Improving Machine Hearing on Limited Data Sets
Pavol Harar, Roswitha Bammer, Anna Breger, Monika Dörfler, Zdenek Smekal
TL;DR
The paper addresses data efficiency in audio classification with CNNs by replacing standard mel-spectrogram inputs with Mel Scattering (MS) and by using an Augmented Target loss (AT) to incorporate additional target information. It introduces and evaluates MS and Gabor Scattering (GS) representations, and demonstrates that these time-frequency representations, together with AT, yield superior performance over conventional mel-spectrogram inputs when training data are scarce. Using the GoodSounds instrument dataset, the study shows that MS and GS improve accuracy and speed of learning in low-data regimes, while AT provides targeted improvements with modest training cost.
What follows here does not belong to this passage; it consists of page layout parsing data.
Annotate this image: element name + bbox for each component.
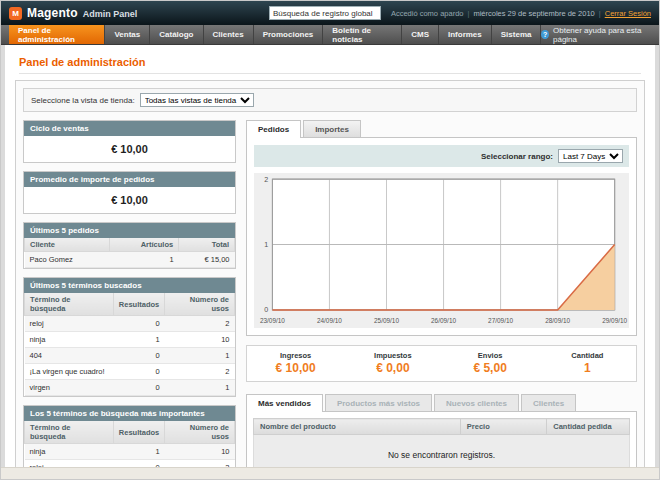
last-search-terms-title: Últimos 5 términos buscados	[24, 278, 235, 293]
col-header: Cliente	[25, 238, 110, 252]
col-header: Total	[179, 238, 235, 252]
table-row[interactable]: ninja 1 10	[25, 444, 235, 460]
magento-admin-window: M Magento Admin Panel Accedió como apard…	[0, 0, 660, 480]
current-date: miércoles 29 de septiembre de 2010	[473, 9, 594, 18]
table-row[interactable]: reloj 0 2	[25, 316, 235, 332]
col-header: Resultados	[113, 421, 164, 444]
average-orders-box: Promedio de importe de pedidos € 10,00	[23, 171, 236, 214]
table-row[interactable]: ninja 1 10	[25, 332, 235, 348]
col-header: Número de usos	[165, 421, 235, 444]
window-bottom-strip	[1, 467, 659, 479]
global-search-input[interactable]	[269, 6, 381, 20]
tab-orders[interactable]: Pedidos	[246, 120, 301, 138]
svg-text:2: 2	[264, 176, 268, 184]
svg-text:29/09/10: 29/09/10	[602, 317, 627, 324]
table-row[interactable]: Paco Gomez 1 € 15,00	[25, 252, 235, 268]
logout-link[interactable]: Cerrar Sesión	[605, 9, 651, 18]
stat-shipping: Envios € 5,00	[442, 351, 539, 375]
top-header: M Magento Admin Panel Accedió como apard…	[1, 1, 659, 25]
grid-tabs: Más vendidos Productos más vistos Nuevos…	[246, 394, 637, 411]
svg-text:26/09/10: 26/09/10	[431, 317, 456, 324]
nav-item-reports[interactable]: Informes	[439, 25, 492, 44]
logged-in-as: Accedió como apardo	[391, 9, 464, 18]
brand-suffix: Admin Panel	[83, 9, 138, 19]
tab-customers[interactable]: Clientes	[521, 394, 576, 411]
help-icon: ?	[541, 30, 549, 39]
magento-logo-icon: M	[9, 7, 22, 20]
col-header: Precio	[460, 419, 546, 435]
col-header: Artículos	[109, 238, 178, 252]
main-nav: Panel de administración Ventas Catálogo …	[1, 25, 659, 45]
nav-item-catalog[interactable]: Catálogo	[150, 25, 203, 44]
separator: |	[599, 9, 601, 18]
svg-text:24/09/10: 24/09/10	[317, 317, 342, 324]
separator: |	[467, 9, 469, 18]
nav-item-dashboard[interactable]: Panel de administración	[9, 25, 105, 44]
table-row[interactable]: 404 0 1	[25, 348, 235, 364]
lifetime-sales-title: Ciclo de ventas	[24, 121, 235, 136]
stat-tax: Impuestos € 0,00	[344, 351, 441, 375]
help-label: Obtener ayuda para esta página	[553, 26, 649, 44]
chart-tabs: Pedidos Importes	[246, 120, 637, 137]
col-header: Cantidad pedida	[547, 419, 630, 435]
svg-text:25/09/10: 25/09/10	[374, 317, 399, 324]
average-orders-value: € 10,00	[24, 187, 235, 213]
nav-item-promotions[interactable]: Promociones	[254, 25, 324, 44]
svg-text:27/09/10: 27/09/10	[488, 317, 513, 324]
tab-new-customers[interactable]: Nuevos clientes	[434, 394, 519, 411]
svg-text:23/09/10: 23/09/10	[260, 317, 285, 324]
lifetime-sales-value: € 10,00	[24, 136, 235, 162]
page-title: Panel de administración	[19, 56, 641, 74]
top-search-terms-title: Los 5 términos de búsqueda más important…	[24, 406, 235, 421]
col-header: Número de usos	[165, 293, 235, 316]
last-orders-title: Últimos 5 pedidos	[24, 223, 235, 238]
last-search-terms-box: Últimos 5 términos buscados Término de b…	[23, 277, 236, 397]
help-link[interactable]: ? Obtener ayuda para esta página	[541, 25, 659, 44]
tab-bestsellers[interactable]: Más vendidos	[246, 394, 323, 412]
col-header: Término de búsqueda	[25, 293, 114, 316]
table-row[interactable]: ¡La virgen que cuadro! 0 2	[25, 364, 235, 380]
nav-item-cms[interactable]: CMS	[402, 25, 439, 44]
col-header: Término de búsqueda	[25, 421, 114, 444]
last-orders-table: Cliente Artículos Total Paco Gomez 1 € 1…	[24, 238, 235, 268]
tab-most-viewed[interactable]: Productos más vistos	[325, 394, 432, 411]
dashboard-container: Seleccione la vista de tienda: Todas las…	[15, 80, 645, 480]
svg-text:28/09/10: 28/09/10	[545, 317, 570, 324]
stat-quantity: Cantidad 1	[539, 351, 636, 375]
store-view-label: Seleccione la vista de tienda:	[31, 96, 135, 105]
col-header: Resultados	[113, 293, 164, 316]
left-column: Ciclo de ventas € 10,00 Promedio de impo…	[23, 120, 236, 480]
chart-panel: Seleccionar rango: Last 7 Days 01223/09/…	[246, 137, 637, 336]
tab-amounts[interactable]: Importes	[303, 120, 361, 137]
nav-item-system[interactable]: Sistema	[492, 25, 542, 44]
last-search-terms-table: Término de búsqueda Resultados Número de…	[24, 293, 235, 396]
range-select[interactable]: Last 7 Days	[558, 149, 623, 163]
nav-item-customers[interactable]: Clientes	[204, 25, 254, 44]
stat-revenue: Ingresos € 10,00	[247, 351, 344, 375]
svg-text:0: 0	[264, 306, 268, 314]
page-body: Panel de administración Seleccione la vi…	[1, 45, 659, 480]
range-label: Seleccionar rango:	[481, 152, 553, 161]
nav-item-sales[interactable]: Ventas	[105, 25, 150, 44]
store-view-row: Seleccione la vista de tienda: Todas las…	[23, 88, 637, 112]
orders-chart: 01223/09/1024/09/1025/09/1026/09/1027/09…	[254, 173, 629, 328]
lifetime-sales-box: Ciclo de ventas € 10,00	[23, 120, 236, 163]
right-column: Pedidos Importes Seleccionar rango: Last…	[246, 120, 637, 480]
col-header: Nombre del producto	[254, 419, 461, 435]
store-view-select[interactable]: Todas las vistas de tienda	[140, 93, 254, 107]
brand-name: Magento	[27, 6, 78, 20]
orders-chart-svg: 01223/09/1024/09/1025/09/1026/09/1027/09…	[254, 173, 629, 328]
totals-box: Ingresos € 10,00 Impuestos € 0,00 Envios…	[246, 345, 637, 382]
header-user-info: Accedió como apardo | miércoles 29 de se…	[391, 9, 651, 18]
range-bar: Seleccionar rango: Last 7 Days	[254, 145, 629, 167]
nav-item-newsletter[interactable]: Boletín de noticias	[323, 25, 402, 44]
last-orders-box: Últimos 5 pedidos Cliente Artículos Tota…	[23, 222, 236, 269]
svg-text:1: 1	[264, 241, 268, 249]
table-row[interactable]: virgen 0 1	[25, 380, 235, 396]
average-orders-title: Promedio de importe de pedidos	[24, 172, 235, 187]
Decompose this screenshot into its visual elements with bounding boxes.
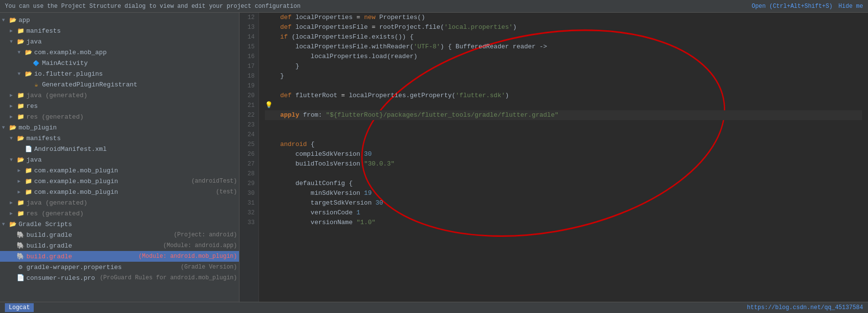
- tree-label: app: [19, 17, 237, 24]
- tree-secondary-label: (Gradle Version): [181, 264, 237, 271]
- arrow-icon: [2, 18, 9, 23]
- arrow-icon: [10, 136, 17, 141]
- tree-icon: [32, 81, 40, 88]
- sidebar-item-java-generated[interactable]: java (generated): [0, 90, 239, 101]
- code-line: android {: [265, 140, 862, 149]
- tree-icon: [24, 146, 32, 152]
- line-number: 16: [243, 52, 255, 62]
- sidebar-item-mob_plugin_java_generated[interactable]: java (generated): [0, 197, 239, 208]
- tree-icon: [24, 178, 32, 185]
- sidebar-item-build_gradle_project[interactable]: 🐘build.gradle (Project: android): [0, 230, 239, 240]
- tree-label: GeneratedPluginRegistrant: [42, 81, 237, 88]
- tree-label: mob_plugin: [19, 124, 237, 131]
- sidebar-item-io.flutter.plugins[interactable]: io.flutter.plugins: [0, 68, 239, 79]
- code-content: 1213141516171819202122232425262728293031…: [239, 13, 868, 302]
- line-number: 30: [243, 188, 255, 198]
- sidebar-item-com.example.mob_plugin_androidTest[interactable]: com.example.mob_plugin (androidTest): [0, 176, 239, 187]
- url-text: https://blog.csdn.net/qq_45137584: [747, 304, 863, 311]
- line-number: 17: [243, 62, 255, 71]
- sidebar-item-mob_plugin[interactable]: mob_plugin: [0, 122, 239, 133]
- tree-label: com.example.mob_plugin: [34, 178, 189, 185]
- tree-label: manifests: [26, 135, 237, 142]
- line-number: 13: [243, 22, 255, 32]
- sidebar-item-mob_plugin_res[interactable]: res (generated): [0, 208, 239, 219]
- line-number: 20: [243, 91, 255, 101]
- info-bar: You can use the Project Structure dialog…: [0, 0, 868, 13]
- sidebar-item-GeneratedPluginRegistrant[interactable]: GeneratedPluginRegistrant: [0, 79, 239, 90]
- line-number: 22: [243, 110, 255, 120]
- sidebar-item-mob_plugin_manifests[interactable]: manifests: [0, 133, 239, 144]
- code-line: targetSdkVersion 30: [265, 198, 862, 208]
- tree-secondary-label: (androidTest): [191, 178, 237, 185]
- arrow-icon: [18, 178, 24, 184]
- code-line: 💡: [265, 101, 862, 110]
- sidebar-item-app[interactable]: app: [0, 15, 239, 25]
- sidebar-item-com.example.mob_app[interactable]: com.example.mob_app: [0, 47, 239, 58]
- arrow-icon: [10, 157, 17, 163]
- tree-label: res (generated): [26, 113, 237, 121]
- line-number: 23: [243, 120, 255, 130]
- bottom-bar: Logcat https://blog.csdn.net/qq_45137584: [0, 302, 868, 313]
- tree-icon: 🐘: [17, 242, 24, 249]
- arrow-icon: [10, 200, 17, 206]
- code-lines: def localProperties = new Properties() d…: [259, 13, 868, 302]
- tree-label: build.gradle: [26, 231, 172, 239]
- sidebar-item-java[interactable]: java: [0, 36, 239, 47]
- sidebar-item-build_gradle_module_plugin[interactable]: 🐘build.gradle (Module: android.mob_plugi…: [0, 251, 239, 262]
- code-line: [265, 81, 862, 91]
- sidebar-item-build_gradle_module_app[interactable]: 🐘build.gradle (Module: android.app): [0, 240, 239, 251]
- line-number: 14: [243, 32, 255, 42]
- tree-secondary-label: (Module: android.app): [163, 242, 237, 249]
- code-line: compileSdkVersion 30: [265, 149, 862, 159]
- code-line: localPropertiesFile.withReader('UTF-8') …: [265, 42, 862, 52]
- line-number: 31: [243, 198, 255, 208]
- code-line: minSdkVersion 19: [265, 188, 862, 198]
- tree-icon: [17, 135, 24, 142]
- code-line: }: [265, 71, 862, 81]
- tree-label: java: [26, 38, 237, 45]
- sidebar-item-manifests[interactable]: manifests: [0, 25, 239, 36]
- line-number: 21: [243, 101, 255, 110]
- tree-icon: [17, 199, 24, 206]
- line-number: 28: [243, 169, 255, 179]
- arrow-icon: [18, 189, 24, 195]
- sidebar-item-gradle_scripts[interactable]: Gradle Scripts: [0, 219, 239, 230]
- code-line: versionCode 1: [265, 208, 862, 218]
- sidebar-item-mob_plugin_java[interactable]: java: [0, 154, 239, 165]
- sidebar-item-com.example.mob_plugin[interactable]: com.example.mob_plugin: [0, 165, 239, 176]
- code-line: def flutterRoot = localProperties.getPro…: [265, 91, 862, 101]
- tree-label: res: [26, 103, 237, 110]
- arrow-icon: [2, 222, 9, 227]
- sidebar-item-res-generated[interactable]: res (generated): [0, 111, 239, 122]
- code-editor[interactable]: 1213141516171819202122232425262728293031…: [239, 13, 868, 302]
- tree-label: java (generated): [26, 199, 237, 207]
- sidebar-item-MainActivity[interactable]: MainActivity: [0, 58, 239, 68]
- sidebar-item-consumer_rules[interactable]: 📄consumer-rules.pro (ProGuard Rules for …: [0, 272, 239, 283]
- arrow-icon: [10, 28, 17, 34]
- info-bar-links: Open (Ctrl+Alt+Shift+S) Hide me: [752, 3, 863, 10]
- tree-icon: [24, 167, 32, 174]
- hide-info-bar-link[interactable]: Hide me: [839, 3, 863, 10]
- arrow-icon: [18, 71, 24, 77]
- tree-secondary-label: (ProGuard Rules for android.mob_plugin): [100, 274, 237, 281]
- tree-label: res (generated): [26, 210, 237, 217]
- logcat-tab[interactable]: Logcat: [5, 303, 34, 312]
- tree-label: java (generated): [26, 92, 237, 99]
- open-project-structure-link[interactable]: Open (Ctrl+Alt+Shift+S): [752, 3, 833, 10]
- sidebar-item-gradle_wrapper[interactable]: ⚙gradle-wrapper.properties (Gradle Versi…: [0, 262, 239, 272]
- tree-label: consumer-rules.pro: [26, 274, 98, 282]
- tree-icon: [17, 27, 24, 34]
- tree-icon: [9, 17, 17, 23]
- tree-label: gradle-wrapper.properties: [26, 264, 179, 271]
- tree-label: java: [26, 156, 237, 164]
- sidebar-item-com.example.mob_plugin_test[interactable]: com.example.mob_plugin (test): [0, 187, 239, 197]
- line-number: 25: [243, 140, 255, 149]
- tree-icon: ⚙: [17, 264, 24, 271]
- tree-label: manifests: [26, 27, 237, 35]
- sidebar-item-AndroidManifest[interactable]: AndroidManifest.xml: [0, 144, 239, 154]
- code-line: }: [265, 62, 862, 71]
- sidebar-item-res[interactable]: res: [0, 101, 239, 111]
- code-line: versionName "1.0": [265, 218, 862, 228]
- tree-label: com.example.mob_plugin: [34, 188, 214, 196]
- tree-icon: [17, 92, 24, 99]
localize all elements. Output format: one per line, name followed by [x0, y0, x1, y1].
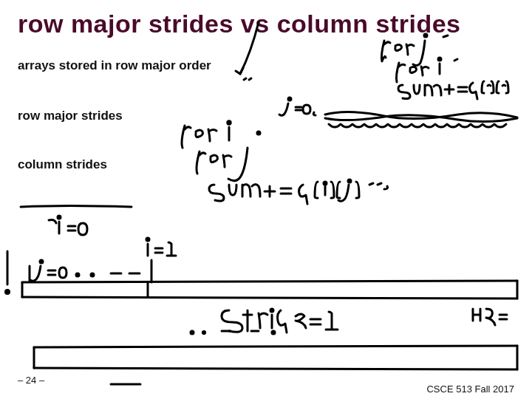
svg-point-7 [58, 216, 61, 219]
subhead-row-major-order: arrays stored in row major order [18, 58, 514, 73]
svg-point-12 [91, 273, 94, 276]
svg-point-10 [40, 260, 43, 263]
svg-point-13 [270, 309, 273, 312]
svg-point-2 [288, 98, 291, 100]
course-footer: CSCE 513 Fall 2017 [426, 383, 514, 395]
subhead-column-strides: column strides [18, 157, 514, 172]
svg-point-8 [6, 290, 10, 294]
svg-point-9 [146, 238, 149, 241]
svg-point-6 [348, 180, 351, 183]
svg-point-14 [191, 331, 194, 334]
page-number: – 24 – [18, 375, 44, 386]
subhead-row-major-strides: row major strides [18, 109, 514, 123]
svg-point-4 [257, 132, 260, 134]
svg-point-16 [272, 331, 275, 334]
svg-point-5 [324, 182, 327, 185]
slide: row major strides vs column strides arra… [0, 0, 532, 399]
svg-point-11 [76, 273, 79, 276]
page-title: row major strides vs column strides [18, 10, 514, 38]
svg-point-15 [202, 331, 205, 333]
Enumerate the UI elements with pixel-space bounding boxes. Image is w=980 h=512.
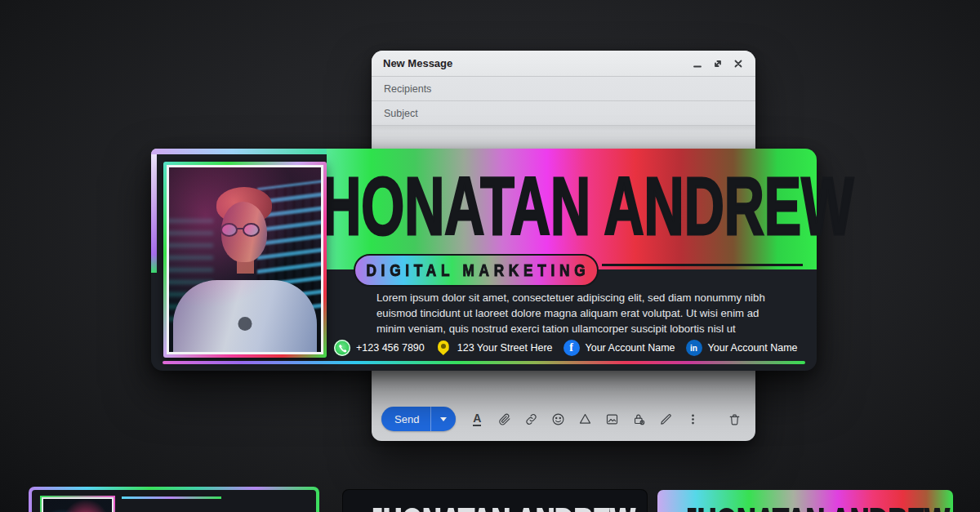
signature-name: JHONATAN ANDREW <box>290 159 853 253</box>
facebook-account-name: Your Account Name <box>586 342 675 354</box>
send-button[interactable]: Send <box>381 407 456 431</box>
drive-icon[interactable] <box>575 409 595 429</box>
pop-out-icon[interactable] <box>712 58 724 69</box>
signature-preview-2[interactable]: JHONATAN ANDREW <box>343 490 647 512</box>
email-signature-banner: JHONATAN ANDREW <box>151 149 817 371</box>
preview-3-name: JHONATAN ANDREW <box>683 503 950 512</box>
compose-title: New Message <box>383 57 452 69</box>
recipients-field[interactable]: Recipients <box>372 77 755 101</box>
phone-number: +123 456 7890 <box>356 342 425 354</box>
phone-contact[interactable]: +123 456 7890 <box>334 340 425 356</box>
location-pin-icon <box>435 340 452 356</box>
subject-placeholder: Subject <box>384 108 418 119</box>
linkedin-account-name: Your Account Name <box>708 342 798 354</box>
compose-header[interactable]: New Message <box>372 51 755 77</box>
preview-1-accent-line <box>122 496 221 499</box>
compose-toolbar: Send A <box>372 403 755 441</box>
gradient-frame-left <box>151 149 157 273</box>
bio-text: Lorem ipsum dolor sit amet, consectetuer… <box>376 291 778 337</box>
send-button-label: Send <box>381 413 430 425</box>
more-options-icon[interactable] <box>683 409 702 429</box>
gradient-bottom-line <box>163 361 805 364</box>
attach-file-icon[interactable] <box>494 409 514 429</box>
signature-pen-icon[interactable] <box>656 409 675 429</box>
preview-2-name: JHONATAN ANDREW <box>368 503 635 512</box>
signature-preview-1[interactable]: JHONATAN ANDREW <box>29 487 319 512</box>
insert-link-icon[interactable] <box>521 409 541 429</box>
preview-1-name: JHONATAN ANDREW <box>127 508 319 512</box>
divider-line <box>602 264 803 266</box>
toolbar-icons: A <box>467 409 702 429</box>
recipients-placeholder: Recipients <box>384 83 431 95</box>
send-options-caret-icon[interactable] <box>431 417 456 421</box>
contact-row: +123 456 7890 123 Your Street Here f You… <box>334 338 804 358</box>
discard-draft-icon[interactable] <box>724 409 744 429</box>
profile-photo-image <box>169 167 321 352</box>
subject-field[interactable]: Subject <box>372 101 755 126</box>
minimize-icon[interactable] <box>692 58 703 69</box>
street-address: 123 Your Street Here <box>457 342 553 354</box>
whatsapp-icon <box>334 340 350 356</box>
linkedin-contact[interactable]: in Your Account Name <box>686 340 798 356</box>
facebook-contact[interactable]: f Your Account Name <box>564 340 675 356</box>
confidential-mode-icon[interactable] <box>629 409 648 429</box>
insert-emoji-icon[interactable] <box>548 409 568 429</box>
linkedin-icon: in <box>686 340 702 356</box>
preview-1-photo <box>40 496 115 512</box>
profile-photo <box>163 162 327 358</box>
role-badge-label: DIGITAL MARKETING <box>362 260 590 280</box>
close-icon[interactable] <box>733 58 744 69</box>
facebook-icon: f <box>564 340 580 356</box>
signature-preview-3[interactable]: JHONATAN ANDREW <box>657 490 953 512</box>
role-badge: DIGITAL MARKETING <box>354 254 599 287</box>
desktop-background: New Message Recipients Subject Send <box>0 0 980 512</box>
address-contact[interactable]: 123 Your Street Here <box>435 340 553 356</box>
gradient-frame-top <box>151 149 329 154</box>
formatting-options-icon[interactable]: A <box>467 409 487 429</box>
gradient-title-panel: JHONATAN ANDREW <box>327 149 817 269</box>
insert-photo-icon[interactable] <box>602 409 621 429</box>
window-controls <box>692 58 744 69</box>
The findings highlight the potential of multi-resolution time-frequency representations and informative target transformations to enhance data-efficient learning in music information retrieval, with reproducible code and experiments for further exploration.
Abstract
Convolutional neural network (CNN) architectures have originated and revolutionized machine learning for images. In order to take advantage of CNNs in predictive modeling with audio data, standard FFT-based signal processing methods are often applied to convert the raw audio waveforms into an image-like representations (e.g. spectrograms). Even though conventional images and spectrograms differ in their feature properties, this kind of pre-processing reduces the amount of training data necessary for successful training. In this contribution we investigate how input and target representations interplay with the amount of available training data in a music information retrieval setting. We compare the standard mel-spectrogram inputs with a newly proposed representation, called Mel scattering. Furthermore, we investigate the impact of additional target data representations by using an augmented target loss function which incorporates unused available information. We observe that all proposed methods outperform the standard mel-transform representation when using a limited data set and discuss their strengths and limitations. The source code for reproducibility of our experiments as well as intermediate results and model checkpoints are available in an online repository.